Encontrei, na Rua Miguel Bombarda, a minha amiga Margarida. Falou-me de uma entrevista que está combinada. Comentou que Portugal é a sua terra. “Vocês adoptaram-me. Este é o meu país”, disse.
Olhei e notei uma lágrima a cair nos seus olhos. Talvez os recentes acontecimentos de Angola estejam a tocar os seus sentimentos.
“Vá lá, força!”, disse-lhe.
“Gosto muito dos teus textos”, comentou.
Beijamo-nos. Sorrimos. Ela tem um rosto lindo e uns olhos rasgados como o luar.
Olhei. E senti um sorriso triste, no brilho dos seus olhos.
É assim, a vida no Barreiro, em cada esquina encontramos uma memória, um amigo, uma terra onde todos nos conhecemos, e, quando não conhecemos há aquele que conhece alguém que nos conhece. Esta cidade-aldeia. Naturalmente, como em todo ao lado, aqui, de súbito nas esquinas, também aparecem os outros, aqueles que olham de lado- “os amigos do peito”.
Houve um tempo que isso me incomodava. Agora sei que isso faz parte da vida real. E, quando os vejo, não os vejo, penso palavras e divirto-me.
Cá por mim, prefiro os amigos que abraço e beijo – “os amigos que estão à porta do coração”. Mas gosto mais, mesmo mais, dos “amigos do coração” – esses são mesmo muito especiais. São aqueles com quem partilhei a vida, os dias, e nunca esquecemos os passos que percorremos em comum. Porque nos descobrimos mutuamente nas causas e nas paixões da vida.

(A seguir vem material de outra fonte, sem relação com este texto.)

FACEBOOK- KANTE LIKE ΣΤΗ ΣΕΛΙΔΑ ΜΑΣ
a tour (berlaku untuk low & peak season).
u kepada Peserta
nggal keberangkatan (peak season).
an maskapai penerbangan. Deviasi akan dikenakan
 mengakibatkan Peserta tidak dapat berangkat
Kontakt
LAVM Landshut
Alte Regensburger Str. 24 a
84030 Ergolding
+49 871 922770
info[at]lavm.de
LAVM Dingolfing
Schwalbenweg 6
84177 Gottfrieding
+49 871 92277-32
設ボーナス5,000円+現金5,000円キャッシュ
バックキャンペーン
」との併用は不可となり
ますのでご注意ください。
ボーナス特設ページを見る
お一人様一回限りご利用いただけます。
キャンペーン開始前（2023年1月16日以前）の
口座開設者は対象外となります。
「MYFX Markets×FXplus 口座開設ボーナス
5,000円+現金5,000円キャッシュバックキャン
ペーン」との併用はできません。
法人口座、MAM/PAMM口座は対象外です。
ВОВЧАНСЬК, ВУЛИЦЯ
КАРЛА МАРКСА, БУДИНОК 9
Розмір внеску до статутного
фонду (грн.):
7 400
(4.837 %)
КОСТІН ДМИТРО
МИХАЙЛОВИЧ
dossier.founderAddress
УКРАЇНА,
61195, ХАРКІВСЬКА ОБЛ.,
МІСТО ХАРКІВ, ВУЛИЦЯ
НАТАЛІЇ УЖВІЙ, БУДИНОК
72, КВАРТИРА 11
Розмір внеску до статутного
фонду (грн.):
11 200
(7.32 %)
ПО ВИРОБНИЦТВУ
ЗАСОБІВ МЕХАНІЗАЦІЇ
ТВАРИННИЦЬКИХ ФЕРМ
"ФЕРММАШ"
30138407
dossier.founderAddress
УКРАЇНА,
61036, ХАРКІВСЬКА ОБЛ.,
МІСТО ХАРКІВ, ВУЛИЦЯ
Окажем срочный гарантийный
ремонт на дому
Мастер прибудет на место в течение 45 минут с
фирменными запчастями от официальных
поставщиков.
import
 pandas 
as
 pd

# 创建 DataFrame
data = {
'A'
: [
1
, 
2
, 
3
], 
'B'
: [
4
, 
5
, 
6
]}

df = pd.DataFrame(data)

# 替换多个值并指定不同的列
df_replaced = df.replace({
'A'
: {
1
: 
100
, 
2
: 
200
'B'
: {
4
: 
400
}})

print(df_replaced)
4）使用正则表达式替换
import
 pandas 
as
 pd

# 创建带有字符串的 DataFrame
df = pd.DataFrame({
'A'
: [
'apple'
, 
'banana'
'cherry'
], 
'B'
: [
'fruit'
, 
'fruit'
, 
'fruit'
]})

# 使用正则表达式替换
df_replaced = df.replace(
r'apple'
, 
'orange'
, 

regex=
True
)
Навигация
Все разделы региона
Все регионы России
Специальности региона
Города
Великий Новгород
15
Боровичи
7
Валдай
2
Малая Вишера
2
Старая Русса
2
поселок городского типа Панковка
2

Hoje, pela manhã, na esquina da Avenida do Bocage, encontrei o meu amigo Torres. Não o via há mais, muito mais de uma década. Cumprimentei-o. Ele olhou. Fixou-me o olhar. "Não me está a conhecer?", interroguei.~"Não", disse ele.
Identifiquei-me. "Olha que malandro", comentou. Recordámos os dias da Escola Aberta da Quimigal, que funcionava no Estádio Alfredo da Silva. Já lá vão anos.
"Quanto anos já tem, 80 ?" - perguntei. "Faço dia 26 de Maio, 90", disse o meu amigo Torres. "Mas continua um jovem", disse-lhe.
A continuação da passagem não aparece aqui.